Devinez qui sont pour lui ceux qui n’ont rien à faire en Syrie ? Oui, vous avez
gagné : l’Iran, le nouveau diable à la mode, le Hezbollah terreur d’Israël, la
Russie, les forces « chiites
» d’Irak.
Vous savez
donc quels sont les pays qui ont à y faire : les trois obsédés du
bombardement humanitaire, ceux qui possèdent des armes de destruction massive,
violent systématiquement le droit international, soutiennent le terrorisme
quand ils ne l’ont pas créé, ceux qui souhaitent piller tranquillement les
ressources pétrolières et gazières de la Syrie et de la région : en d’autres
mots, l’Amérique et ses fidèles. Pour faire bon poids bonne mesure, ajoutons Israël, ami des
« révolutions arabes
» qui détruisent les États du même nom, la Saoudie, grande
démocratie devant l’éternel et spécialiste en constitutions, en droits de
l’homme et de la femme, et en tolérance religieuse, la Turquie membre
éminent de l’OTAN, ennemie des Kurdes des montagnes, mais amie des séparatistes
kurdes de Syrie ou d’Irak et soutien des djihadistes, le Qatar à
condition qu’il continue à acheter tout et n’importe quoi dans notre pays en
difficulté.
Pour le
reste, la Syrie a tenu bon pendant de longues années, son armée est capable de
soutenir les assauts d’Israël et d’abattre les avions qui l’attaquent. Elle est
solidement ancrée dans un axe de la résistance résolu et bien coordonné,
soutenue par des alliés fiables, à commencer par la Russie. La Syrie n’est pas
un figurant, elle est au centre d’une guerre globale. Combien d’États
auraient résisté comme elle l’a fait ?
Messieurs
les « amis de la Syrie
», ennemis de son « régime
» et de son Président, vous avez maintenu la fiction d’un soulèvement populaire
contre un « tyran massacreur
». En quoi cela vous regarde-t-il ? Vous avez d’ailleurs tout faux et le savez
bien puisqu’en réalité le pays qui vous obsède est avant tout victime d’une
guerre d’agression qui met en danger son existence.
L’État syrien a sûrement le droit de piloter les négociations qui décideront de son
avenir et de récuser toute ingérence des agresseurs.
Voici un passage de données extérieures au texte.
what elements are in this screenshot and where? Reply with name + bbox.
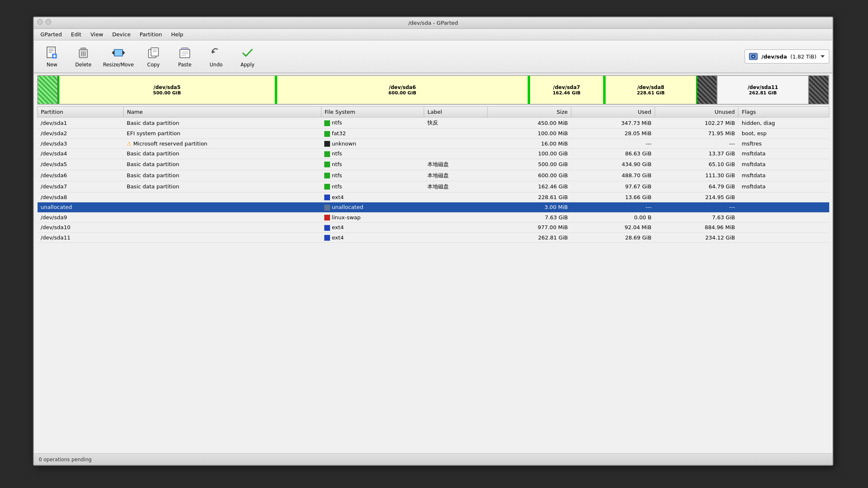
disk-visual-sda9-11-left[interactable] <box>697 76 717 104</box>
disk-visual-sda5[interactable]: /dev/sda5 500.00 GiB <box>58 76 276 104</box>
cell-partition: unallocated <box>38 202 124 213</box>
table-row[interactable]: /dev/sda10 ext4 977.00 MiB 92.04 MiB 884… <box>38 223 829 233</box>
cell-flags <box>738 202 829 213</box>
table-row[interactable]: /dev/sda5 Basic data partition ntfs 本地磁盘… <box>38 159 829 170</box>
disk-visual-sda6[interactable]: /dev/sda6 600.00 GiB <box>276 76 529 104</box>
table-row[interactable]: /dev/sda9 linux-swap 7.63 GiB 0.00 B 7.6… <box>38 212 829 223</box>
cell-unused: --- <box>655 138 738 149</box>
disk-visual-sda8[interactable]: /dev/sda8 228.61 GiB <box>604 76 698 104</box>
disk-visual-sda6-size: 600.00 GiB <box>389 90 416 96</box>
window-minimize-btn[interactable] <box>45 19 51 25</box>
disk-visual-sda11-name: /dev/sda11 <box>748 84 778 90</box>
table-row[interactable]: /dev/sda4 Basic data partition ntfs 100.… <box>38 149 829 159</box>
undo-button[interactable]: Undo <box>201 42 231 70</box>
table-row[interactable]: /dev/sda6 Basic data partition ntfs 本地磁盘… <box>38 170 829 181</box>
cell-partition: /dev/sda2 <box>38 129 124 139</box>
cell-label: 本地磁盘 <box>424 181 488 192</box>
new-icon <box>45 45 59 60</box>
table-row[interactable]: /dev/sda1 Basic data partition ntfs 快反 4… <box>38 117 829 129</box>
col-unused: Unused <box>655 107 738 117</box>
cell-used: 347.73 MiB <box>571 117 655 129</box>
resize-move-button[interactable]: Resize/Move <box>100 42 137 70</box>
cell-unused: 214.95 GiB <box>655 192 738 202</box>
cell-filesystem: ntfs <box>321 181 424 192</box>
paste-button[interactable]: Paste <box>170 42 200 70</box>
cell-flags: msftdata <box>738 181 829 192</box>
cell-filesystem: linux-swap <box>321 212 424 223</box>
status-text: 0 operations pending <box>39 457 92 462</box>
menu-view[interactable]: View <box>86 30 107 38</box>
cell-size: 7.63 GiB <box>488 212 571 223</box>
svg-marker-13 <box>112 50 114 55</box>
table-row[interactable]: /dev/sda7 Basic data partition ntfs 本地磁盘… <box>38 181 829 192</box>
disk-visual-sda5-size: 500.00 GiB <box>153 90 181 96</box>
cell-name: EFI system partition <box>123 129 321 139</box>
cell-size: 977.00 MiB <box>488 223 571 233</box>
cell-filesystem: ext4 <box>321 232 424 243</box>
disk-visual-sda9-11-right[interactable] <box>809 76 828 104</box>
copy-label: Copy <box>147 62 160 68</box>
device-size: (1.82 TiB) <box>790 54 816 60</box>
cell-unused: 71.95 MiB <box>655 129 738 139</box>
disk-visual-sda7[interactable]: /dev/sda7 162.46 GiB <box>529 76 604 104</box>
cell-used: 97.67 GiB <box>571 181 655 192</box>
table-row[interactable]: unallocated unallocated 3.00 MiB --- --- <box>38 202 829 213</box>
cell-size: 3.00 MiB <box>488 202 571 213</box>
cell-partition: /dev/sda11 <box>38 232 124 243</box>
col-name: Name <box>123 107 321 117</box>
cell-partition: /dev/sda10 <box>38 223 124 233</box>
cell-size: 162.46 GiB <box>488 181 571 192</box>
cell-unused: 13.37 GiB <box>655 149 738 159</box>
cell-used: 434.90 GiB <box>571 159 655 170</box>
cell-name: Basic data partition <box>123 117 321 129</box>
disk-visual-sda5-name: /dev/sda5 <box>153 84 181 90</box>
cell-unused: 65.10 GiB <box>655 159 738 170</box>
menu-gparted[interactable]: GParted <box>36 30 66 38</box>
disk-visual-sda8-size: 228.61 GiB <box>637 90 665 96</box>
disk-visual-sda11[interactable]: /dev/sda11 262.81 GiB <box>717 76 809 104</box>
cell-flags <box>738 192 829 202</box>
copy-button[interactable]: Copy <box>139 42 168 70</box>
table-row[interactable]: /dev/sda2 EFI system partition fat32 100… <box>38 129 829 139</box>
cell-name: ⚠Microsoft reserved partition <box>123 138 321 149</box>
cell-flags <box>738 212 829 223</box>
new-button[interactable]: New <box>37 42 67 70</box>
dropdown-icon <box>820 54 826 59</box>
menu-help[interactable]: Help <box>167 30 188 38</box>
cell-label <box>424 223 488 233</box>
cell-filesystem: ntfs <box>321 170 424 181</box>
cell-label <box>424 192 488 202</box>
table-row[interactable]: /dev/sda3 ⚠Microsoft reserved partition … <box>38 138 829 149</box>
menu-partition[interactable]: Partition <box>136 30 166 38</box>
window-close-btn[interactable] <box>37 19 43 25</box>
cell-flags <box>738 232 829 243</box>
svg-rect-16 <box>151 48 158 56</box>
table-container[interactable]: Partition Name File System Label Size Us… <box>34 106 833 463</box>
cell-flags: hidden, diag <box>738 117 829 129</box>
menu-device[interactable]: Device <box>108 30 134 38</box>
device-selector[interactable]: /dev/sda (1.82 TiB) <box>745 49 829 63</box>
col-partition: Partition <box>38 107 124 117</box>
status-bar: 0 operations pending <box>34 453 833 465</box>
table-row[interactable]: /dev/sda8 ext4 228.61 GiB 13.66 GiB 214.… <box>38 192 829 202</box>
cell-unused: 111.30 GiB <box>655 170 738 181</box>
title-bar-controls <box>37 19 51 25</box>
disk-visual-sda8-name: /dev/sda8 <box>637 84 665 90</box>
cell-label <box>424 232 488 243</box>
cell-filesystem: ntfs <box>321 149 424 159</box>
menu-edit[interactable]: Edit <box>67 30 85 38</box>
disk-visual-sda1-4[interactable] <box>38 76 58 104</box>
toolbar: New Delete <box>34 40 833 73</box>
cell-name <box>123 192 321 202</box>
cell-size: 600.00 GiB <box>488 170 571 181</box>
cell-name <box>123 223 321 233</box>
main-window: /dev/sda - GParted GParted Edit View Dev… <box>33 16 833 466</box>
cell-label <box>424 138 488 149</box>
table-row[interactable]: /dev/sda11 ext4 262.81 GiB 28.69 GiB 234… <box>38 232 829 243</box>
partition-table: Partition Name File System Label Size Us… <box>37 106 829 243</box>
apply-button[interactable]: Apply <box>233 42 262 70</box>
delete-button[interactable]: Delete <box>68 42 98 70</box>
cell-size: 100.00 GiB <box>488 149 571 159</box>
cell-filesystem: ext4 <box>321 223 424 233</box>
paste-icon <box>177 45 192 60</box>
Il a le droit de refuser
vos ingérences, vos plans de partition et vos projets tordus. Les guerres de
Syrie sont depuis belle lurette les composantes d’une guerre universelle en
passe de devenir « mondiale
». Si cette agression regarde la « communauté
internationale », c’est selon les critères du droit international,
codifiés par la Charte des Nations-Unies, qu’elle doit être considérée… Là, on
comprendra très bien que cette approche, la seule envisageable, vous pose un
léger problème. Ce problème n’est pas celui du pays agressé. Il est celui de
l’agresseur que vous êtes et qui traite la Syrie comme un « pays ouvert » à toutes les
aventures et à toutes les entreprises hostiles.
Messieurs
les agresseurs, n’oubliez jamais que votre présence en Syrie est illégitime et
illégale, y compris s’agissant de vos barbouzes, de vos conseillers spéciaux ou
de vos forces-au-sol. Et s’il y a une présence légitime par excellence, ce
n’est pas la vôtre, c’est celle de l’État syrien, celle des alliés et
partenaires du gouvernement de Bachar al-Assad, dont vous exigiez le
départ. S’il y a un retrait qu’impose le respect du droit international, c’est
celui des pays qui n’ont rien à faire en Syrie, vos pays.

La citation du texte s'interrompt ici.